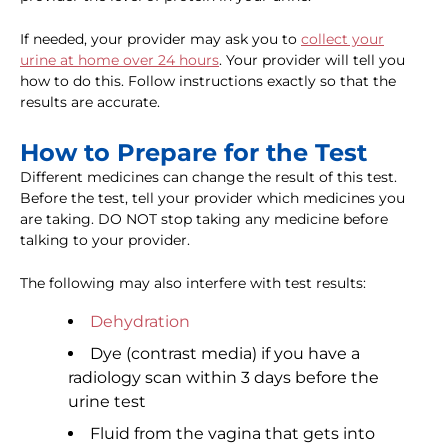
If needed, your provider may ask you to
collect your
urine at home over 24 hours
. Your provider will tell you
how to do this. Follow instructions exactly so that the
results are accurate.
How to Prepare for the Test
Different medicines can change the result of this test.
Before the test, tell your provider which medicines you
are taking. DO NOT stop taking any medicine before
talking to your provider.
The following may also interfere with test results:
Dehydration
Dye (contrast media) if you have a
radiology scan within 3 days before the
urine test
Fluid from the vagina that gets into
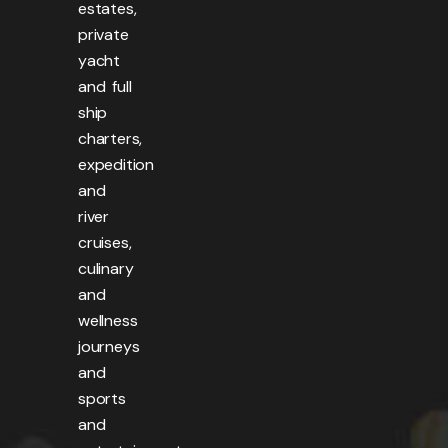
estates,
private
yacht
and full
ship
charters,
expedition
and
river
cruises,
culinary
and
wellness
journeys
and
sports
and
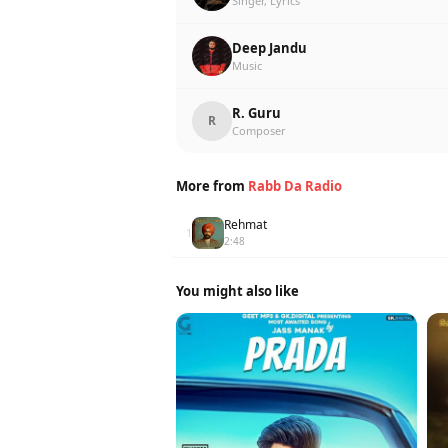
Singer, Lyrics
Deep Jandu
Music
R. Guru
R
Composer
More from
Rabb Da Radio
Rehmat
1
2:48
You might also like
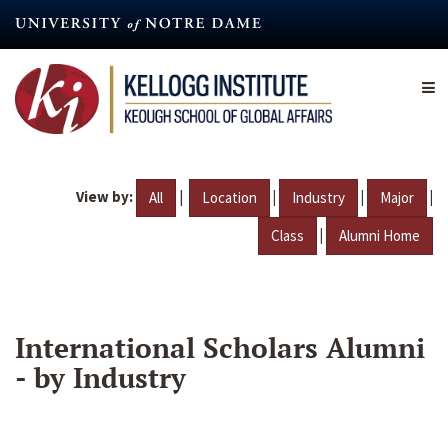
Skip
to
main
content
View by:
|
|
|
|
All
Location
Industry
Major
|
Class
Alumni Home
International Scholars Alumni
- by Industry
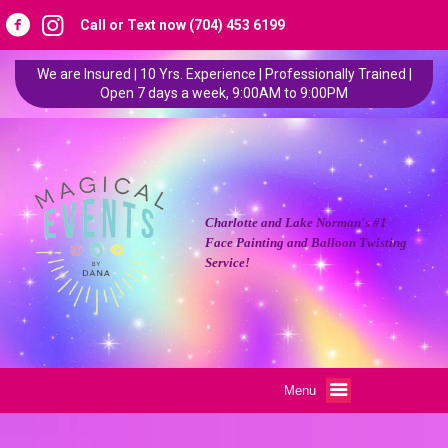
Call or Text now (704) 453 6199
We are Insured | 10 Yrs. Experience | Professionally Trained |
Open 7 days a week, 9:00AM to 9:00PM
Charlotte and Lake Norman's #1
Face Painting and Balloon Twisting
Service!
Menu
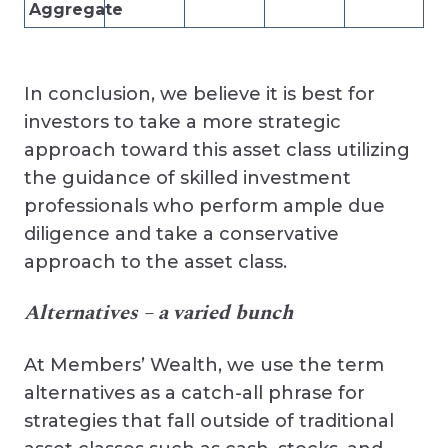
Aggregate
In conclusion, we believe it is best for
investors to take a more strategic
approach toward this asset class utilizing
the guidance of skilled investment
professionals who perform ample due
diligence and take a conservative
approach to the asset class.
Alternatives – a varied bunch
At Members’ Wealth, we use the term
alternatives as a catch-all phrase for
strategies that fall outside of traditional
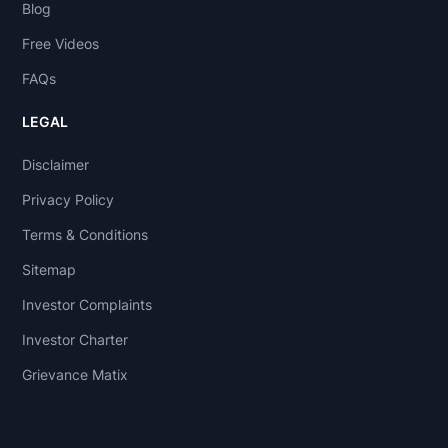
Blog
Free Videos
FAQs
LEGAL
Disclaimer
Privacy Policy
Terms & Conditions
Sitemap
Investor Complaints
Investor Charter
Grievance Matix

- - -

-- Task description --
Write out every record above exactly as it stands, but leave out the pictures.

-- Answer for the task --
If needed, your provider may ask you to
collect your
urine at home over 24 hours
. Your provider will tell you
how to do this. Follow instructions exactly so that the
results are accurate.
How to Prepare for the Test
Different medicines can change the result of this test.
Before the test, tell your provider which medicines you
are taking. DO NOT stop taking any medicine before
talking to your provider.
The following may also interfere with test results:
Dehydration
Dye (contrast media) if you have a
radiology scan within 3 days before the
urine test
Fluid from the vagina that gets into
estates,
private
yacht
and full
ship
charters,
expedition
and
river
cruises,
culinary
and
wellness
journeys
and
sports
and
Singer, Lyrics
Deep Jandu
Music
R. Guru
R
Composer
More from
Rabb Da Radio
Rehmat
1
2:48
You might also like
Skip
to
main
content
View by:
|
|
|
|
All
Location
Industry
Major
|
Class
Alumni Home
International Scholars Alumni
- by Industry
Call or Text now (704) 453 6199
We are Insured | 10 Yrs. Experience | Professionally Trained |
Open 7 days a week, 9:00AM to 9:00PM
Charlotte and Lake Norman's #1
Face Painting and Balloon Twisting
Service!
Menu
Aggregate
In conclusion, we believe it is best for
investors to take a more strategic
approach toward this asset class utilizing
the guidance of skilled investment
professionals who perform ample due
diligence and take a conservative
approach to the asset class.
Alternatives – a varied bunch
At Members’ Wealth, we use the term
alternatives as a catch-all phrase for
strategies that fall outside of traditional
Blog
Free Videos
FAQs
LEGAL
Disclaimer
Privacy Policy
Terms & Conditions
Sitemap
Investor Complaints
Investor Charter
Grievance Matix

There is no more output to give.